Comment by bombcar
3 years ago
> Any technical decisions about how many instances to have and how they should be spread out needs to start as a business decision and end in crisp numbers about recovery point/time objections, and yet somehow that nearly never happens.
Nobody wants to admit that their business or their department actually has a SLA of "as soon as you can, maybe tomorrow, as long as it usually works". So everything is pretend-engineered to be fifteen nines of reliability (when in reality it sometimes explodes because of the "attempts" to make it robust).
Being honest about the actual requirements can be extremely helpful.
> Nobody wants to admit that their business or their department actually has a SLA of "as soon as you can, maybe tomorrow, as long as it usually works". So everything is pretend-engineered to be fifteen nines of reliability (when in reality it sometimes explodes because of the "attempts" to make it robust).
I have yet to see my principal technical frustrations summarized so concisely.

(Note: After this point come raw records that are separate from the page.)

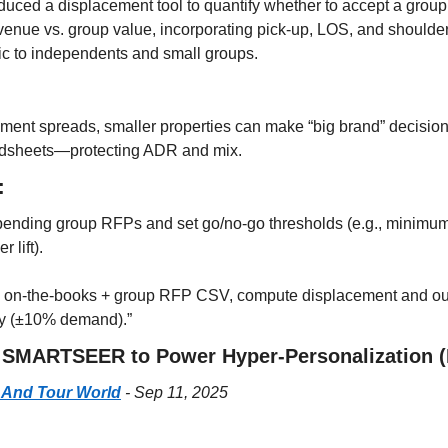
ced a displacement tool to quantify whether to accept a group
venue vs. group value, incorporating pick-up, LOS, and shoulder ef
ic to independents and small groups.
nt spreads, smaller properties can make “big brand” decisions 
adsheets—protecting ADR and mix.
:
pending group RFPs and set go/no-go thresholds (e.g., minimum to
 lift).
is on-the-books + group RFP CSV, compute displacement and out
ity (±10% demand).”
s SMARTSEER to Power Hyper-Personalization (
 And Tour World
 - Sep 11, 2025
:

This is at the heart of everything.
If the business and the engineers can get over their ridiculous obsession of statistical outcomes and strict determinism, they would be able to arrive at a much more cost effective, simple and human-friendly solution.

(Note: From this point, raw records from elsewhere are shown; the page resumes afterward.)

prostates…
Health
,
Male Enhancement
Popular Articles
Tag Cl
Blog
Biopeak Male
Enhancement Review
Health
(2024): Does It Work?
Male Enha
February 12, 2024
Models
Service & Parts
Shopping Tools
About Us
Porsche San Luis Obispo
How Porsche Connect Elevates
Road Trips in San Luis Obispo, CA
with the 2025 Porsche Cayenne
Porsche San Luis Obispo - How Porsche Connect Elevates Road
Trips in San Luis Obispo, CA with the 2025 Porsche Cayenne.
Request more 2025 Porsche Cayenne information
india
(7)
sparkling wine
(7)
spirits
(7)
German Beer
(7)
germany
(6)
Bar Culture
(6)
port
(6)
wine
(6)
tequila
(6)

The # of businesses that are actually sensitive to >1 minute of annual downtime are already running on top of IBM mainframes and have been for decades. No one's business is as important as the federal reserve or pentagon, but they don't want to admit it to themselves or others.
> The # of businesses that are actually sensitive to >1 minute of annual downtime are already running on top of IBM mainframes and have been for decades.
Is there any?
My bank certainly has way less than 5 9s of availability. It's not a problem at all. Credit/debit card processors seem to stay around 5 nines, and nobody is losing sleep over it. As long as your unavailability isn't all on the Christmas promotion day, I never saw anybody losing any sleep over web-store unavailability. The FED probably doesn't have 5 9's of availability. It's way overkill for a central bank, even if it's one that process online interbank transfers (what the FED doesn't).
The organizations that need more than 5 9's are probably all on the military and science sectors. And those aren't using mainframes, they certainly use good old redundancy of equipment with simple failure modes.